■ What the exercise asks ■
Your copy starts at the line containing "Describe the element" and ends at the last line of the material below. Reproduce those lines exactly, with no pictures.

■ Entries provided ■
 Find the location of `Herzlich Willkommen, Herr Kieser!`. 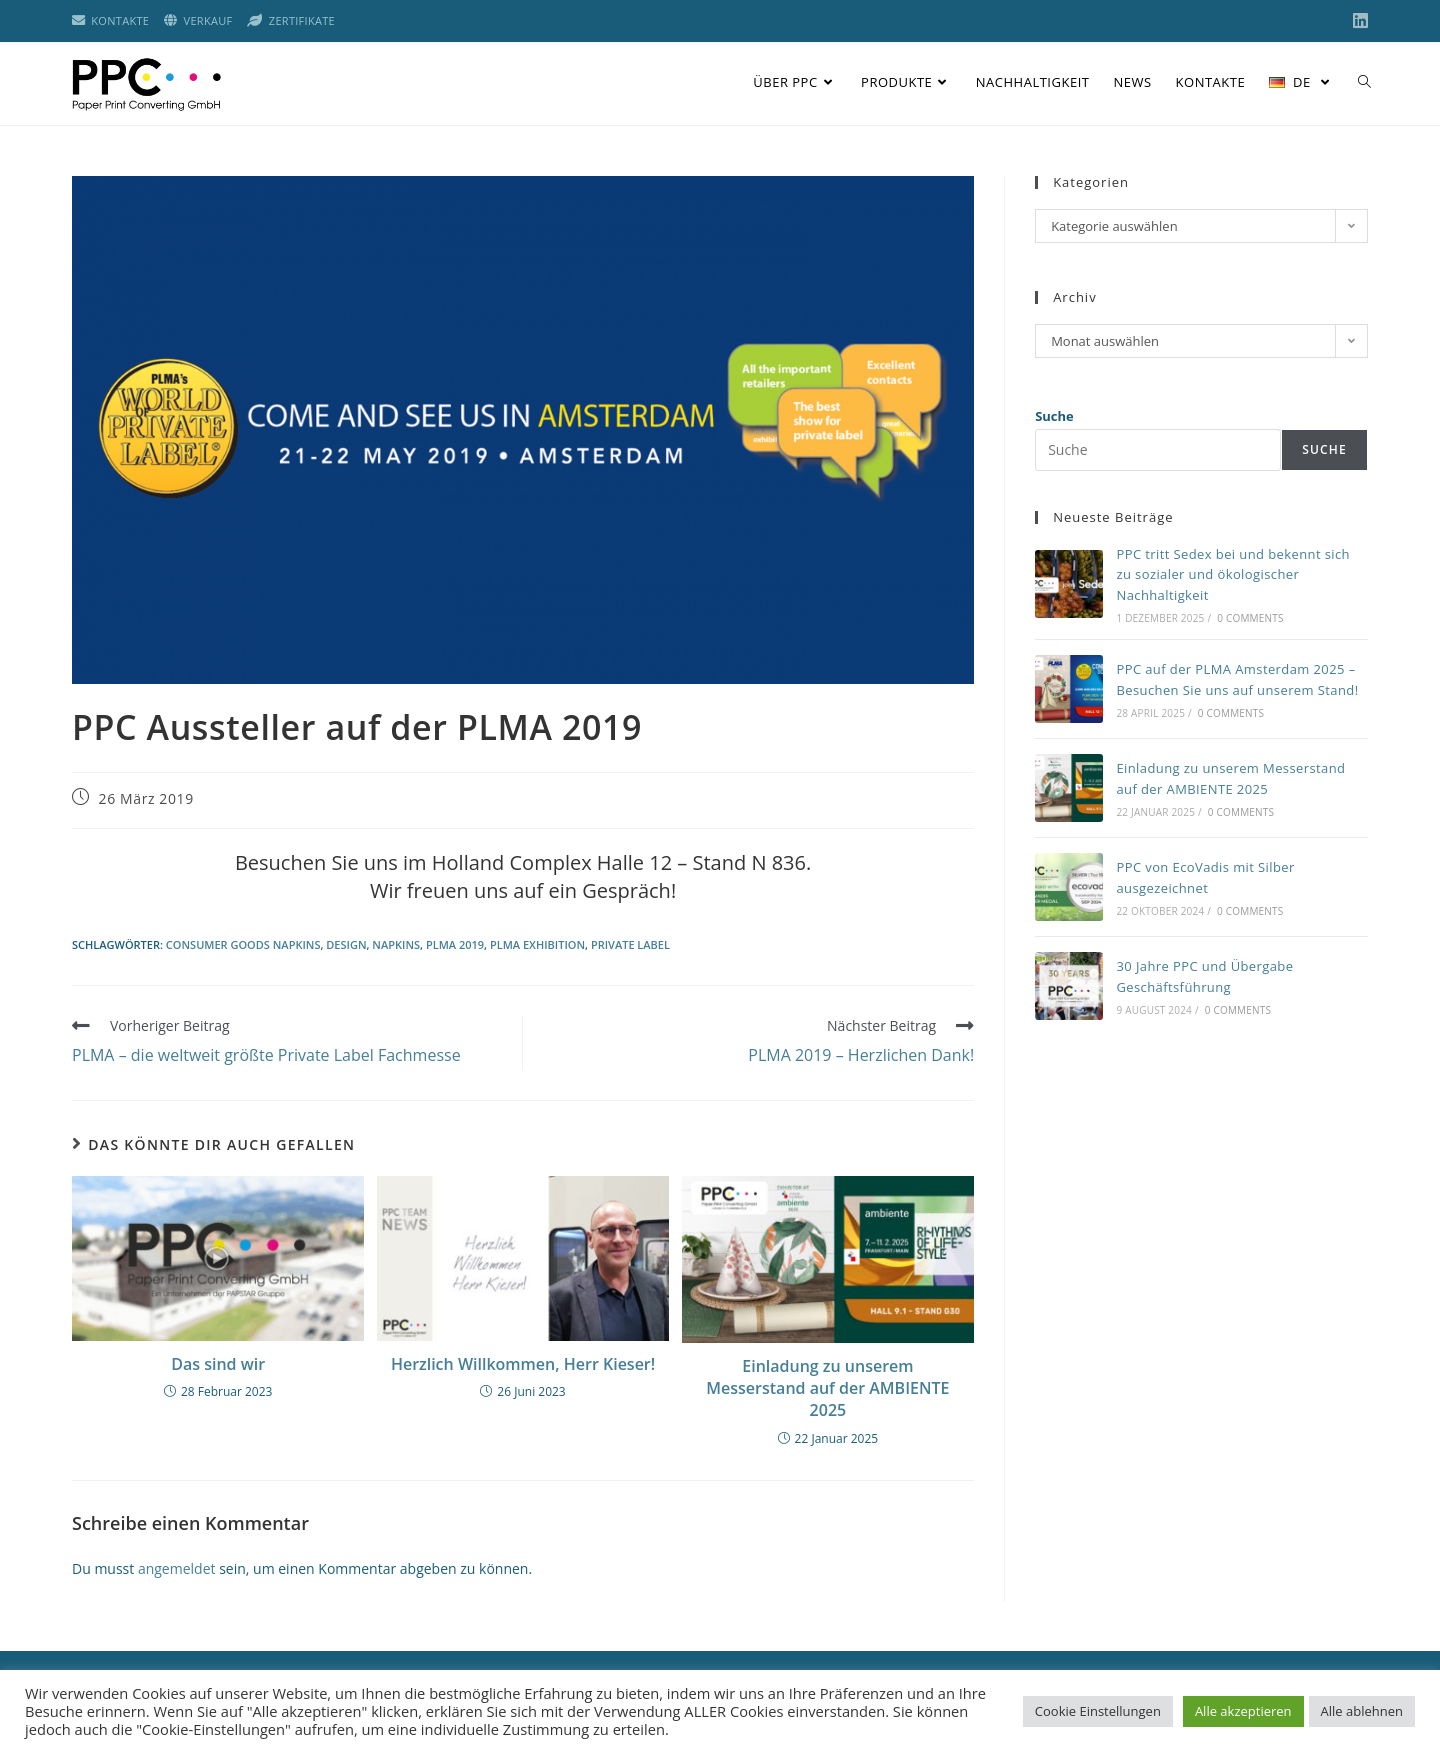

Herzlich Willkommen, Herr Kieser! is located at coordinates (523, 1364).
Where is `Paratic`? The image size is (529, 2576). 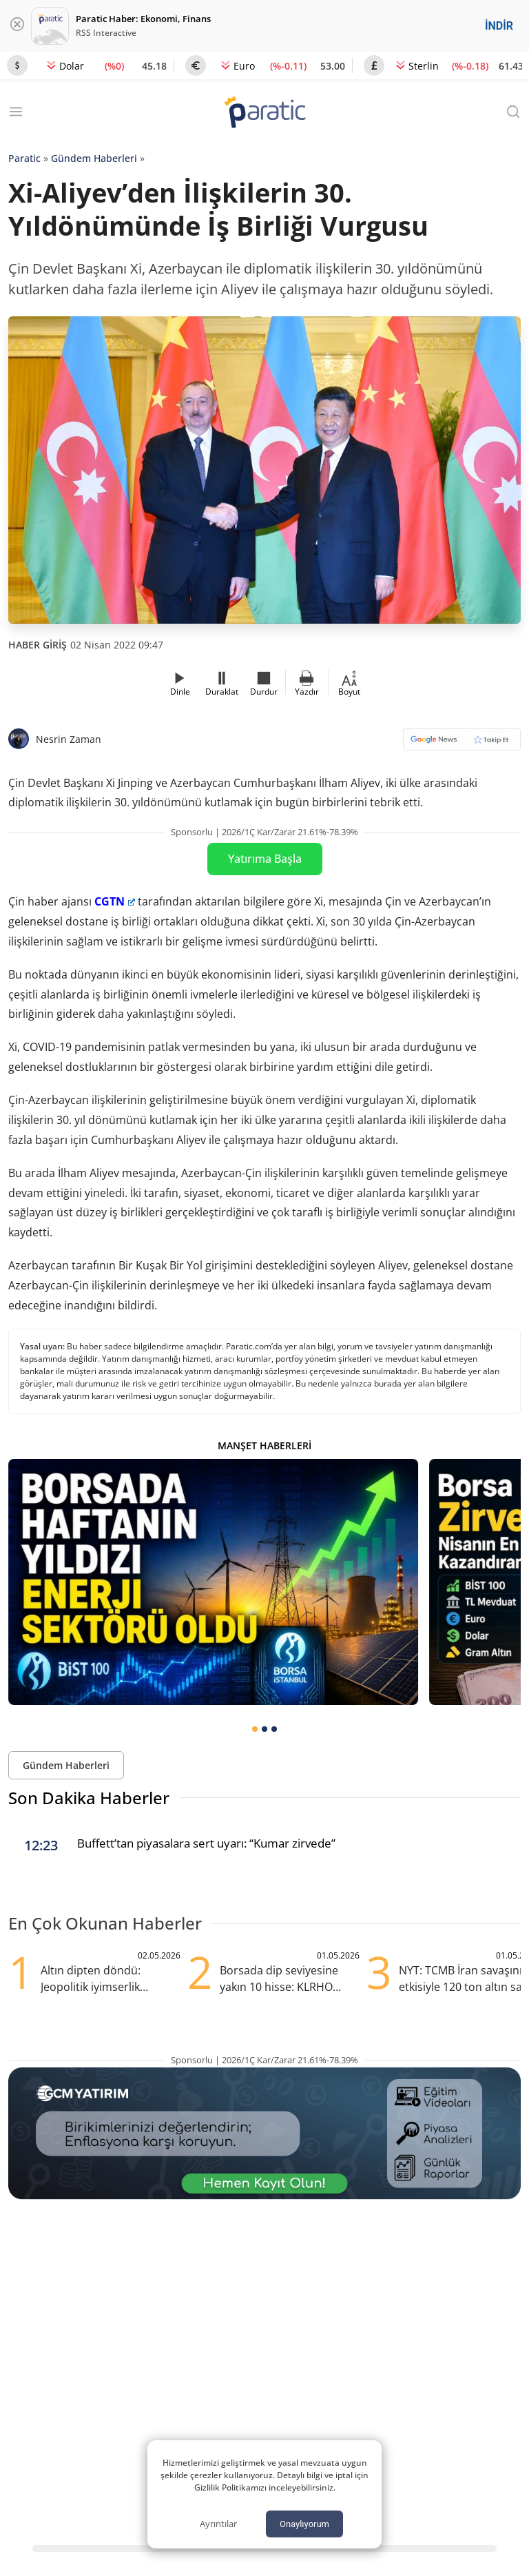
Paratic is located at coordinates (24, 158).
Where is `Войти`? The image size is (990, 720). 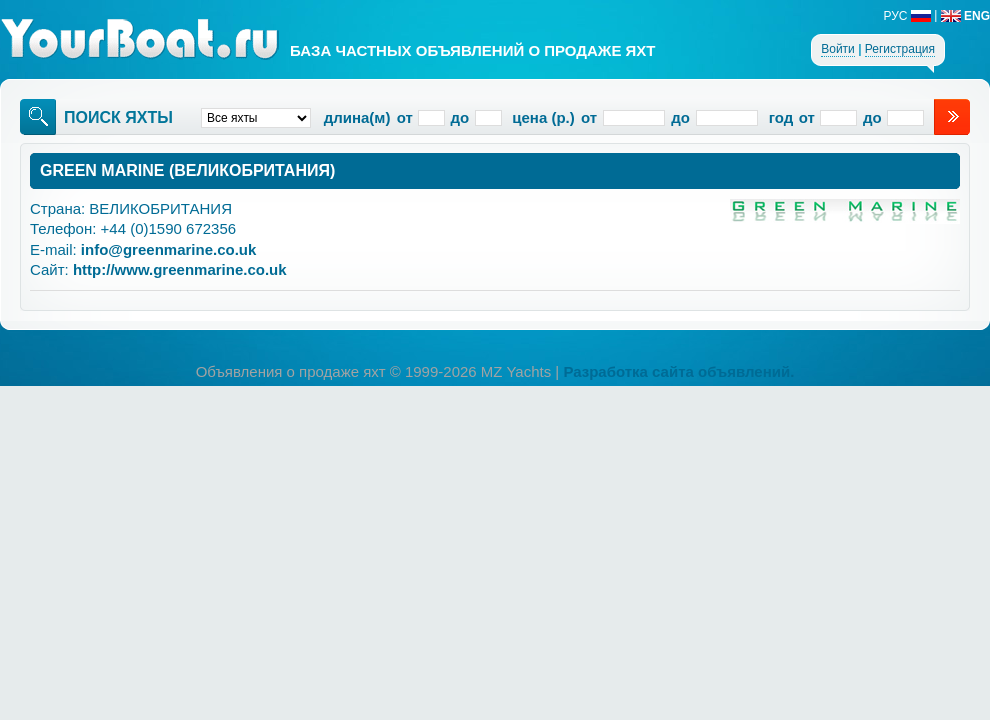 Войти is located at coordinates (838, 49).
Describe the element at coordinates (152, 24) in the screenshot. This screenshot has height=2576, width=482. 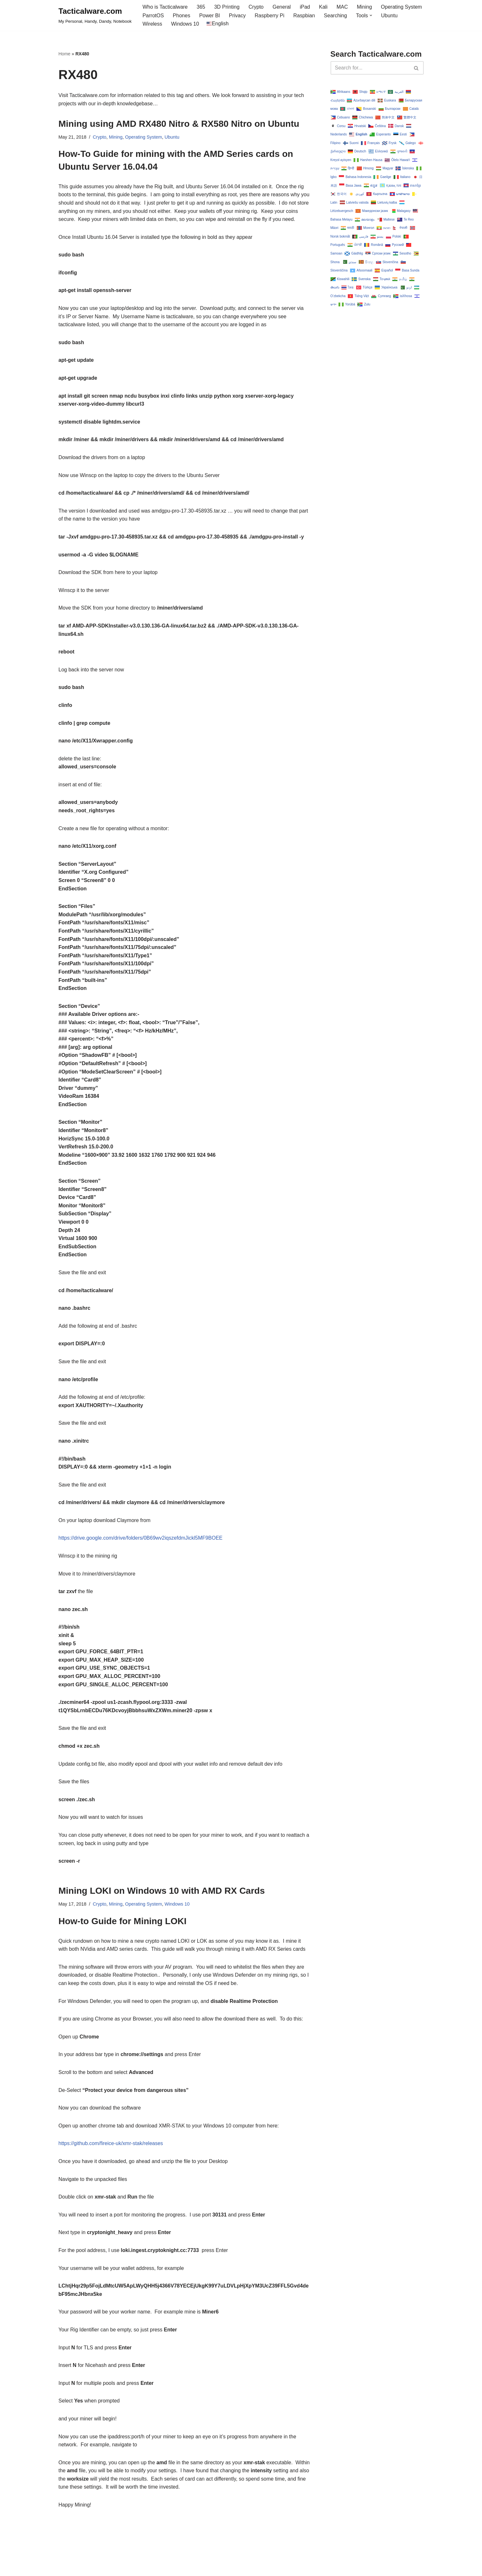
I see `Wireless` at that location.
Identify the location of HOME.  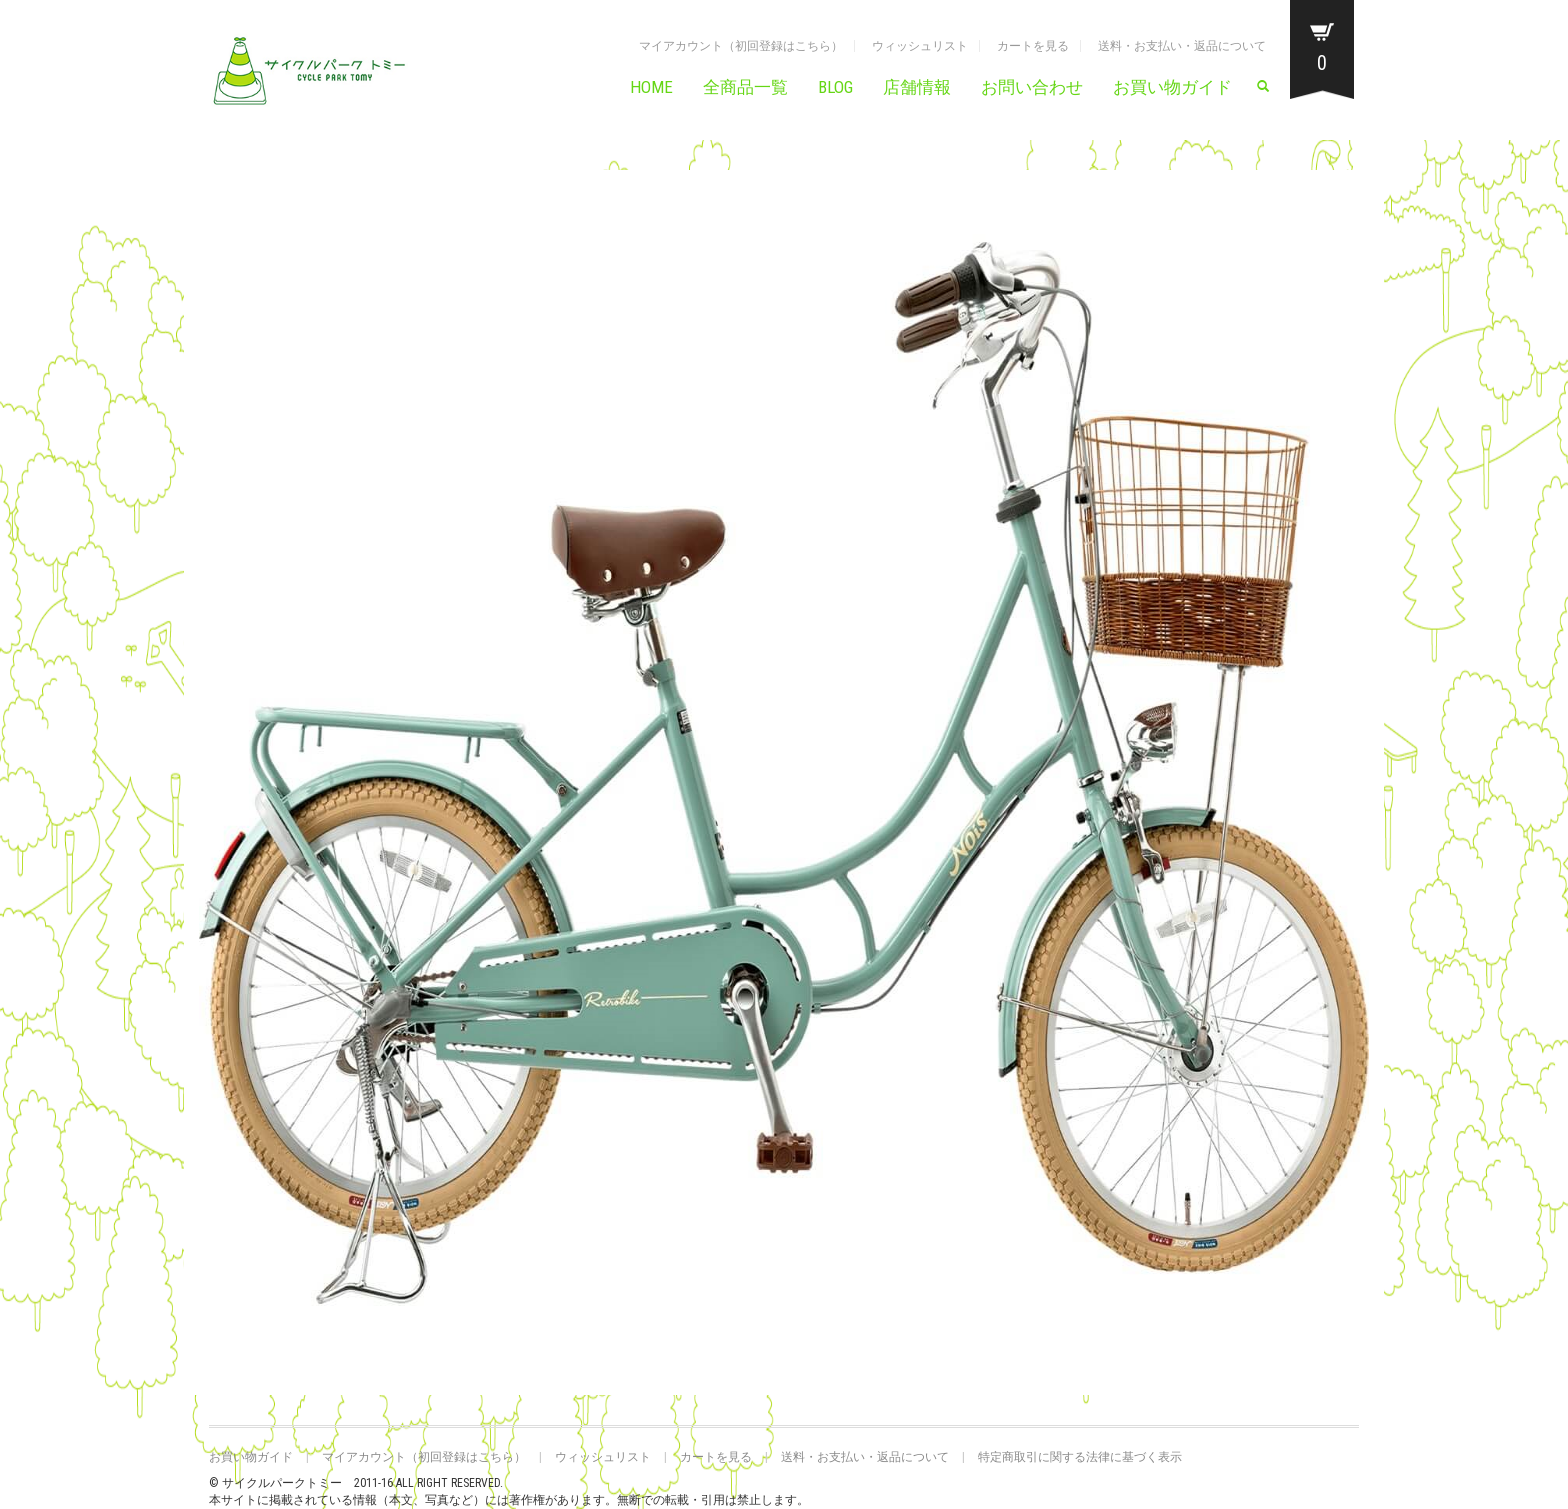
(651, 87).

■ Reply ■
Describe the element at coordinates (152, 24) in the screenshot. This screenshot has height=2576, width=482. 
I see `Wireless` at that location.
Identify the location of HOME.  
(651, 87).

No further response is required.